* Task description *
Once the line with "redefinieron la Misión y Visión de la" is found, repeat exactly that line and every one after it until the data below ends, including the last line.

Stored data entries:
■ ■ ■ ■ ■

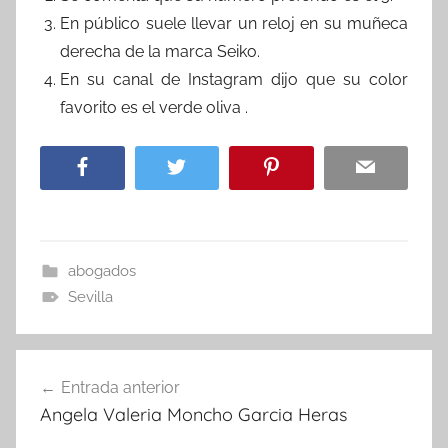
En público suele llevar un reloj en su muñeca
derecha de la marca Seiko.
En su canal de Instagram dijo que su color
favorito es el verde oliva .
abogados
Sevilla
Navegación
Entrada anterior
de
Angela Valeria Moncho Garcia Heras
entradas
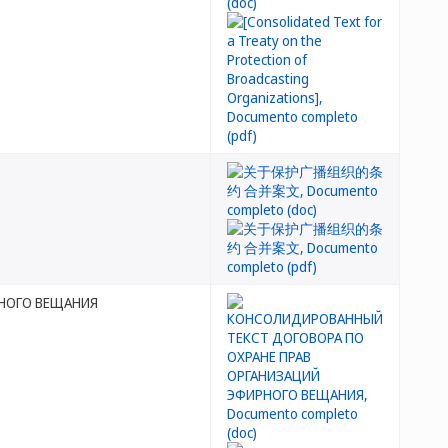
РНОГО ВЕЩАНИЯ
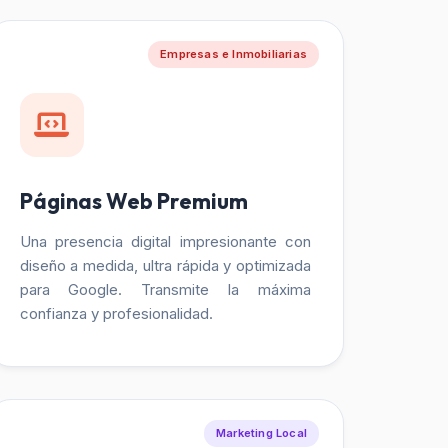
Empresas e Inmobiliarias
Páginas Web Premium
Una presencia digital impresionante con
diseño a medida, ultra rápida y optimizada
para Google. Transmite la máxima
confianza y profesionalidad.
Marketing Local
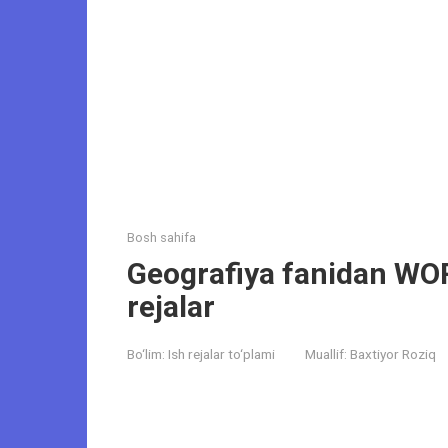
Bosh sahifa
Geografiya fanidan WO
rejalar
Bo‘lim:
Ish rejalar to‘plami
Muallif:
Baxtiyor Roziq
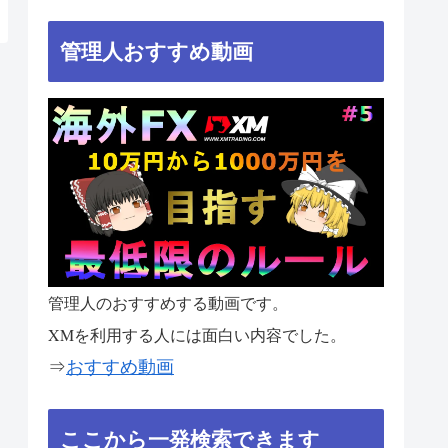
管理人おすすめ動画
管理人のおすすめする動画です。
XMを利用する人には面白い内容でした。
⇒
おすすめ動画
ここから一発検索できます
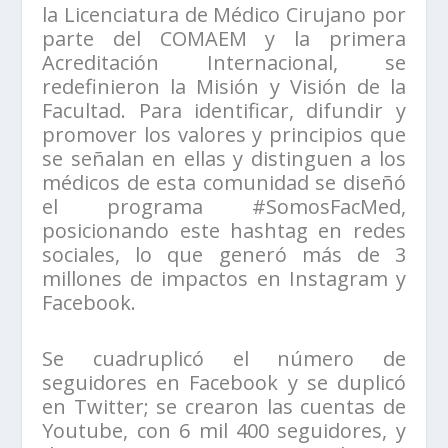
la Licenciatura de Médico Cirujano por
parte del COMAEM y la primera
Acreditación Internacional, se
redefinieron la Misión y Visión de la
Facultad. Para identificar, difundir y
promover los valores y principios que
se señalan en ellas y distinguen a los
médicos de esta comunidad se diseñó
el programa #SomosFacMed,
posicionando este hashtag en redes
sociales, lo que generó más de 3
millones de impactos en Instagram y
Facebook.
Se cuadruplicó el número de
seguidores en Facebook y se duplicó
en Twitter; se crearon las cuentas de
Youtube, con 6 mil 400 seguidores, y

■ ■ ■ ■ ■

* Written response *
redefinieron la Misión y Visión de la
Facultad. Para identificar, difundir y
promover los valores y principios que
se señalan en ellas y distinguen a los
médicos de esta comunidad se diseñó
el programa #SomosFacMed,
posicionando este hashtag en redes
sociales, lo que generó más de 3
millones de impactos en Instagram y
Facebook.
Se cuadruplicó el número de
seguidores en Facebook y se duplicó
en Twitter; se crearon las cuentas de
Youtube, con 6 mil 400 seguidores, y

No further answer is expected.